The early 2000s were a different time; a time of the Bond villain Elektra King and the person Carmen Electra, when a red corset was appropriate sportswear and Marvel films didn’t have to be good. The eponymous assassin is sent to an island to carry out a hit, and befriends a man called Mark and his daughter Abby (Goran Višnjić and Kirsten Prout) who turn out to be her intended targets. This causes Elektra shock, apparently forgetting that she has precognitive powers. And that Mark and Abby are the only other people on the island.

Elektra-lyte.

Even if we put these plot holes down to Elektra’s constricted air supply, this 2005 superhero flop is as electric as a power cut. Every element appears to have been stolen from better films: fight scenes from The Matrix Reloaded, a poisonous villainess from Batman & Robin, and Elektra’s haircut from Christina Aguilera in Burlesque. As if to prove she has no other distinguishing characteristics, Elektra has the exact same hairstyle in childhood flashbacks so we can tell it’s her. Garner also speaks in a constant whisper as though terrified of drawing attention to the existence of this film.

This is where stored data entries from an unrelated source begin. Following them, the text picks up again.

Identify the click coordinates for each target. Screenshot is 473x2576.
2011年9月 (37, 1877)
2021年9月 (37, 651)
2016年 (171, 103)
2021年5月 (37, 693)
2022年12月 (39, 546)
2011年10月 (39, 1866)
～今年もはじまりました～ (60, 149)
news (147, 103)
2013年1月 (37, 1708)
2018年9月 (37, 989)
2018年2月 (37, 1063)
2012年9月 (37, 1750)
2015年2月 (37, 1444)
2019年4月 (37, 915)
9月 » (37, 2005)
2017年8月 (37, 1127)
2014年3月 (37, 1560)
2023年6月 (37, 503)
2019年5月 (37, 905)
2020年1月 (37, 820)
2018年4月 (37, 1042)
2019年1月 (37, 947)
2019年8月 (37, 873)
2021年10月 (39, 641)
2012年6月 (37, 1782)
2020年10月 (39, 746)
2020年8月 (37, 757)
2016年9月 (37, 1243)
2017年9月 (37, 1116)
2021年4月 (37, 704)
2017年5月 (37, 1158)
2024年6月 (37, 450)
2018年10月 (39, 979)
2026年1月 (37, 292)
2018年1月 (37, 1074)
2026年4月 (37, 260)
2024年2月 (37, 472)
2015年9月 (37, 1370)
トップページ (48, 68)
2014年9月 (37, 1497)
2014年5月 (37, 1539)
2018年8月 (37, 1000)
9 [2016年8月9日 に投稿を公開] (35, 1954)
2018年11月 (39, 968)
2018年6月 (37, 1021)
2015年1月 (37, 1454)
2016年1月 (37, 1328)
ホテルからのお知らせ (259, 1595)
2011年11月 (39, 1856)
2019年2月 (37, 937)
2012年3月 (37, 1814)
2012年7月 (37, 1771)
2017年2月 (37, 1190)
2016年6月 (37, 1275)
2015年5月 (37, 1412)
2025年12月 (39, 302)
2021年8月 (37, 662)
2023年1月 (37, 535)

Rob Bowman directs (for the final time) with maudlin monotony, making us wait half an hour for an action sequence and delivering a strong contender for the worst Marvel film ever made; a martial arts mishap so flavourless that not even Terence Stamp can inject any personality. Meanwhile the only trace of humour is accidental: the antagonists are a ninja syndicate (that’s not even the funny part) called “The Hand”, resulting in straight-faced line readings like, “The Hand wanted something he couldn’t give.” Whether it beats the “Loom of Fate” from Wanted as cinema’s most risible assassins guild is a toss-up for the ages.

Elektra was such a failure that Hollywood executives were afraid to make another female-fronted superhero movie for about 15 years, at which point they pretended Wonder Woman was the first one. The truth was just too embarrassing.